◆ DATA SUPPLIED ◆
· · · · · · ·
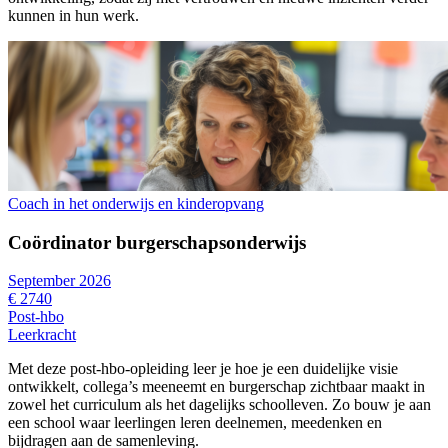
kunnen in hun werk.
Coach in het onderwijs en kinderopvang
Coördinator burgerschapsonderwijs
September 2026
€ 2740
Post-hbo
Leerkracht
Met deze post-hbo-opleiding leer je hoe je een duidelijke visie
ontwikkelt, collega’s meeneemt en burgerschap zichtbaar maakt in
zowel het curriculum als het dagelijks schoolleven. Zo bouw je aan
een school waar leerlingen leren deelnemen, meedenken en
bijdragen aan de samenleving.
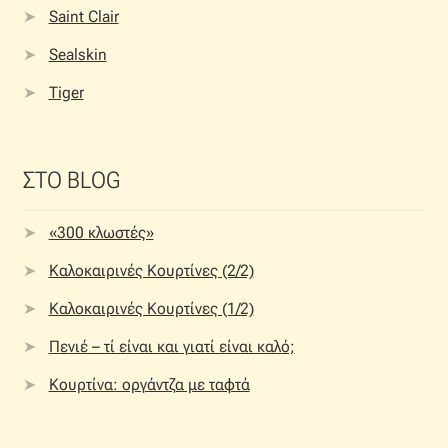
Saint Clair
Sealskin
Tiger
ΣΤΟ BLOG
«300 κλωστές»
Καλοκαιρινές Κουρτίνες (2/2)
Καλοκαιρινές Κουρτίνες (1/2)
Πενιέ – τί είναι και γιατί είναι καλό;
Κουρτίνα: οργάντζα με ταφτά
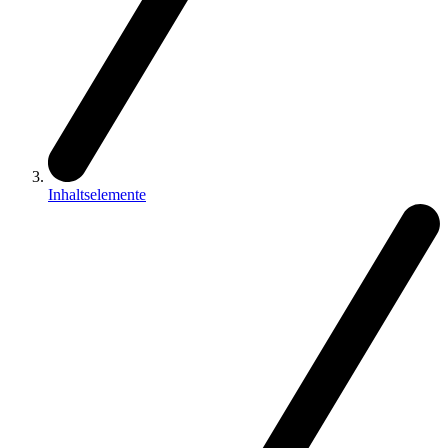
Inhaltselemente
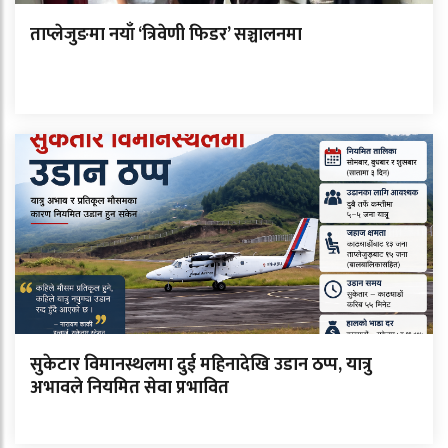
ताप्लेजुङमा नयाँ ‘त्रिवेणी फिडर’ सञ्चालनमा
सुकेटार विमानस्थलमा दुई महिनादेखि उडान ठप्प, यात्रु
अभावले नियमित सेवा प्रभावित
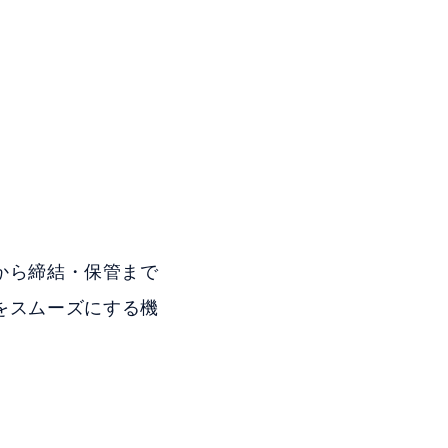
請から締結・保管まで
をスムーズにする機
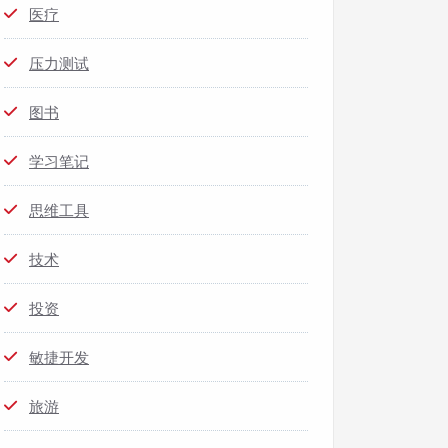
医疗
压力测试
图书
学习笔记
思维工具
技术
投资
敏捷开发
旅游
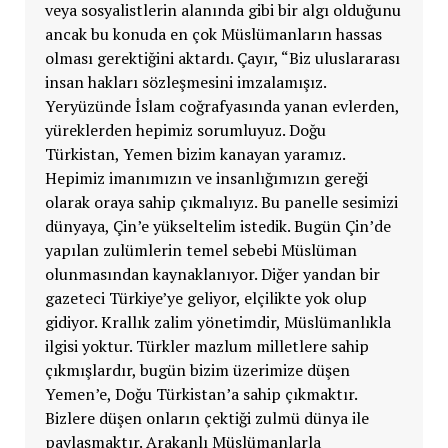
veya sosyalistlerin alanında gibi bir algı olduğunu
ancak bu konuda en çok Müslümanların hassas
olması gerektiğini aktardı. Çayır, “Biz uluslararası
insan hakları sözleşmesini imzalamışız.
Yeryüzünde İslam coğrafyasında yanan evlerden,
yüreklerden hepimiz sorumluyuz. Doğu
Türkistan, Yemen bizim kanayan yaramız.
Hepimiz imanımızın ve insanlığımızın gereği
olarak oraya sahip çıkmalıyız. Bu panelle sesimizi
dünyaya, Çin’e yükseltelim istedik. Bugün Çin’de
yapılan zulümlerin temel sebebi Müslüman
olunmasından kaynaklanıyor. Diğer yandan bir
gazeteci Türkiye’ye geliyor, elçilikte yok olup
gidiyor. Krallık zalim yönetimdir, Müslümanlıkla
ilgisi yoktur. Türkler mazlum milletlere sahip
çıkmışlardır, bugün bizim üzerimize düşen
Yemen’e, Doğu Türkistan’a sahip çıkmaktır.
Bizlere düşen onların çektiği zulmü dünya ile
paylaşmaktır. Arakanlı Müslümanlarla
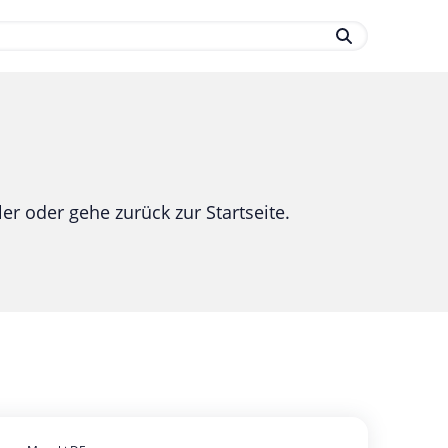
.
er oder gehe zurück zur Startseite.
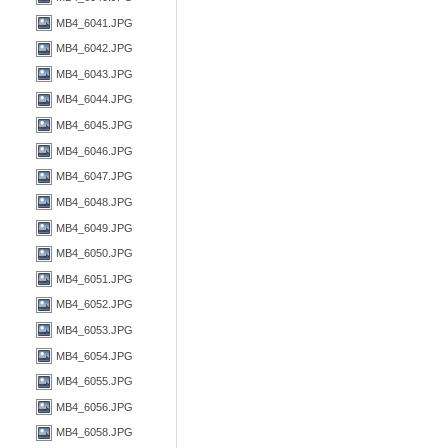
MB4_6041.JPG
MB4_6042.JPG
MB4_6043.JPG
MB4_6044.JPG
MB4_6045.JPG
MB4_6046.JPG
MB4_6047.JPG
MB4_6048.JPG
MB4_6049.JPG
MB4_6050.JPG
MB4_6051.JPG
MB4_6052.JPG
MB4_6053.JPG
MB4_6054.JPG
MB4_6055.JPG
MB4_6056.JPG
MB4_6058.JPG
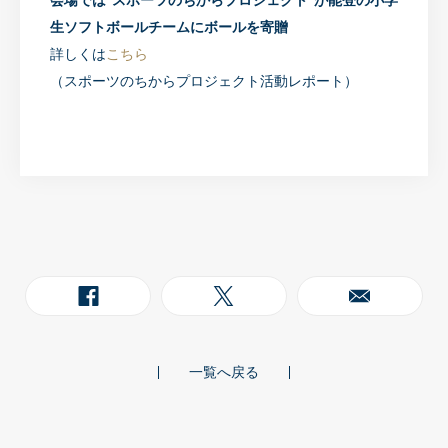
生ソフトボールチームにボールを寄贈
詳しくは
こちら
（スポーツのちからプロジェクト活動レポート）
一覧へ戻る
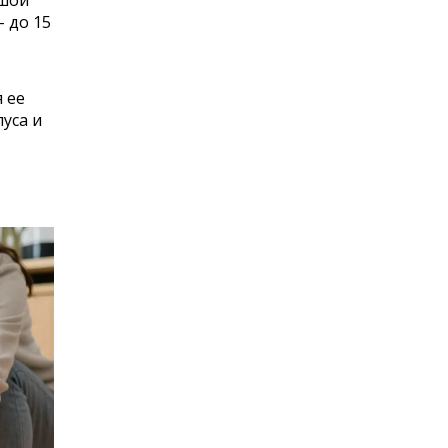
- до 15
 ее
уса и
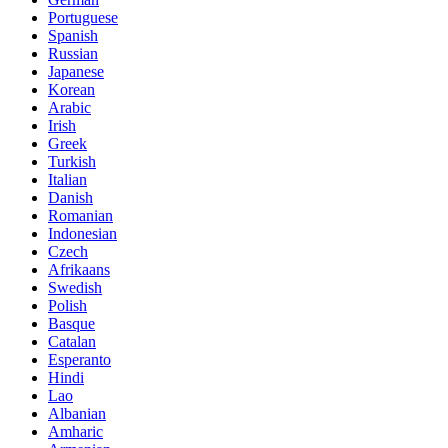
Portuguese
Spanish
Russian
Japanese
Korean
Arabic
Irish
Greek
Turkish
Italian
Danish
Romanian
Indonesian
Czech
Afrikaans
Swedish
Polish
Basque
Catalan
Esperanto
Hindi
Lao
Albanian
Amharic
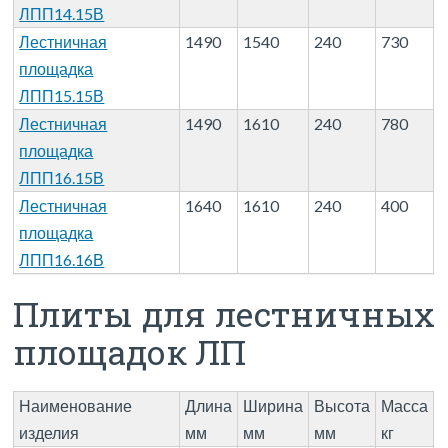
ЛПП14.15В
Лестничная
1490
1540
240
730
площадка
ЛПП15.15В
Лестничная
1490
1610
240
780
площадка
ЛПП16.15В
Лестничная
1640
1610
240
400
площадка
ЛПП16.16В
Плиты для лестничных
площадок ЛП
Наименование
Длина
Ширина
Высота
Масса
изделия
мм
мм
мм
кг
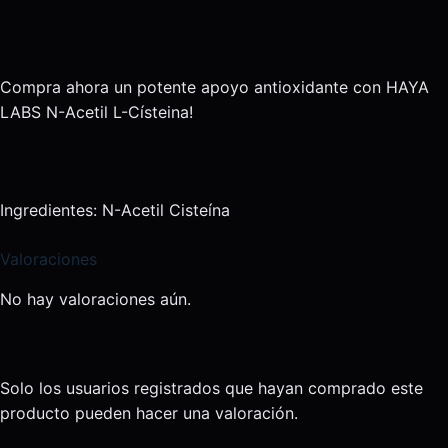
Compra ahora un potente apoyo antioxidante con HAYA
LABS N-Acetil L-Císteina!
Ingredientes: N-Acetil Cisteína
Valoraciones
No hay valoraciones aún.
Solo los usuarios registrados que hayan comprado este
producto pueden hacer una valoración.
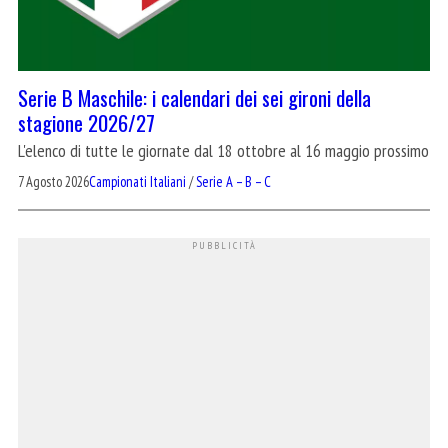
Serie B Maschile: i calendari dei sei gironi della
stagione 2026/27
L'elenco di tutte le giornate dal 18 ottobre al 16 maggio prossimo
7 Agosto 2026
Campionati Italiani
/
Serie A – B – C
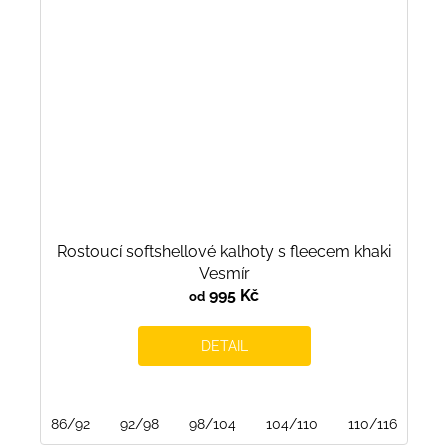
Rostoucí softshellové kalhoty s fleecem khaki
Vesmír
995 Kč
od
DETAIL
86/92
92/98
98/104
104/110
110/116
116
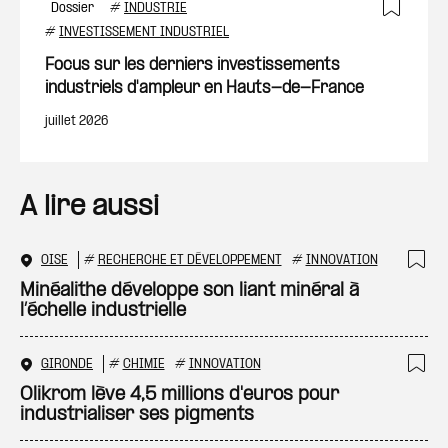
Dossier
#
INDUSTRIE
Ajout
#
INVESTISSEMENT INDUSTRIEL
Focus sur les derniers investissements
industriels d'ampleur en Hauts-de-France
juillet 2026
A lire aussi
OISE
#
RECHERCHE ET DÉVELOPPEMENT
#
INNOVATION
Ajo
Minéalithe développe son liant minéral à
l’échelle industrielle
GIRONDE
#
CHIMIE
#
INNOVATION
Ajo
Olikrom lève 4,5 millions d'euros pour
industrialiser ses pigments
· · · · · · ·
◆ HOW TO COMPLETE THIS TASK ◆
Please print each record above again exactly, but omit any pictures.

◆ ANSWER TO THE PROBLEM ◆
kunnen in hun werk.
Coach in het onderwijs en kinderopvang
Coördinator burgerschapsonderwijs
September 2026
€ 2740
Post-hbo
Leerkracht
Met deze post-hbo-opleiding leer je hoe je een duidelijke visie
ontwikkelt, collega’s meeneemt en burgerschap zichtbaar maakt in
zowel het curriculum als het dagelijks schoolleven. Zo bouw je aan
een school waar leerlingen leren deelnemen, meedenken en
bijdragen aan de samenleving.
Saint Clair
Sealskin
Tiger
ΣΤΟ BLOG
«300 κλωστές»
Καλοκαιρινές Κουρτίνες (2/2)
Καλοκαιρινές Κουρτίνες (1/2)
Πενιέ – τί είναι και γιατί είναι καλό;
Κουρτίνα: οργάντζα με ταφτά
Inhaltselemente
ताप्लेजुङमा नयाँ ‘त्रिवेणी फिडर’ सञ्चालनमा
सुकेटार विमानस्थलमा दुई महिनादेखि उडान ठप्प, यात्रु
अभावले नियमित सेवा प्रभावित
請から締結・保管まで
をスムーズにする機
医疗
压力测试
图书
学习笔记
思维工具
技术
投资
敏捷开发
旅游
veya sosyalistlerin alanında gibi bir algı olduğunu
ancak bu konuda en çok Müslümanların hassas
olması gerektiğini aktardı. Çayır, “Biz uluslararası
insan hakları sözleşmesini imzalamışız.
Yeryüzünde İslam coğrafyasında yanan evlerden,
yüreklerden hepimiz sorumluyuz. Doğu
Türkistan, Yemen bizim kanayan yaramız.
Hepimiz imanımızın ve insanlığımızın gereği
olarak oraya sahip çıkmalıyız. Bu panelle sesimizi
dünyaya, Çin’e yükseltelim istedik. Bugün Çin’de
yapılan zulümlerin temel sebebi Müslüman
olunmasından kaynaklanıyor. Diğer yandan bir
gazeteci Türkiye’ye geliyor, elçilikte yok olup
gidiyor. Krallık zalim yönetimdir, Müslümanlıkla
ilgisi yoktur. Türkler mazlum milletlere sahip
çıkmışlardır, bugün bizim üzerimize düşen
Yemen’e, Doğu Türkistan’a sahip çıkmaktır.
Bizlere düşen onların çektiği zulmü dünya ile
paylaşmaktır. Arakanlı Müslümanlarla
.
er oder gehe zurück zur Startseite.
MB4_6041.JPG
MB4_6042.JPG
MB4_6043.JPG
MB4_6044.JPG
MB4_6045.JPG
MB4_6046.JPG
MB4_6047.JPG
MB4_6048.JPG
MB4_6049.JPG
MB4_6050.JPG
MB4_6051.JPG
MB4_6052.JPG
MB4_6053.JPG
MB4_6054.JPG
MB4_6055.JPG
MB4_6056.JPG
MB4_6058.JPG
生ソフトボールチームにボールを寄贈
詳しくは
こちら
（スポーツのちからプロジェクト活動レポート）
一覧へ戻る
- до 15
 ее
уса и
Portuguese
Spanish
Russian
Japanese
Korean
Arabic
Irish
Greek
Turkish
Italian
Danish
Romanian
Indonesian
Czech
Afrikaans
Swedish
Polish
Basque
Catalan
Esperanto
Hindi
Lao
Albanian
Amharic
ЛПП14.15В
Лестничная
1490
1540
240
730
площадка
ЛПП15.15В
Лестничная
1490
1610
240
780
площадка
ЛПП16.15В
Лестничная
1640
1610
240
400
площадка
ЛПП16.16В
Плиты для лестничных
площадок ЛП
Наименование
Длина
Ширина
Высота
Масса
изделия
мм
мм
мм
кг
Compra ahora un potente apoyo antioxidante con HAYA
LABS N-Acetil L-Císteina!
Ingredientes: N-Acetil Cisteína
Valoraciones
No hay valoraciones aún.
Solo los usuarios registrados que hayan comprado este
producto pueden hacer una valoración.
Serie B Maschile: i calendari dei sei gironi della
stagione 2026/27
L'elenco di tutte le giornate dal 18 ottobre al 16 maggio prossimo
7 Agosto 2026
Campionati Italiani
/
Serie A – B – C
Rostoucí softshellové kalhoty s fleecem khaki
Vesmír
995 Kč
od
DETAIL
86/92
92/98
98/104
104/110
110/116
116
Dossier
#
INDUSTRIE
Ajout
#
INVESTISSEMENT INDUSTRIEL
Focus sur les derniers investissements
industriels d'ampleur en Hauts-de-France
juillet 2026
A lire aussi
OISE
#
RECHERCHE ET DÉVELOPPEMENT
#
INNOVATION
Ajo
Minéalithe développe son liant minéral à
l’échelle industrielle
GIRONDE
#
CHIMIE
#
INNOVATION
Ajo
Olikrom lève 4,5 millions d'euros pour
industrialiser ses pigments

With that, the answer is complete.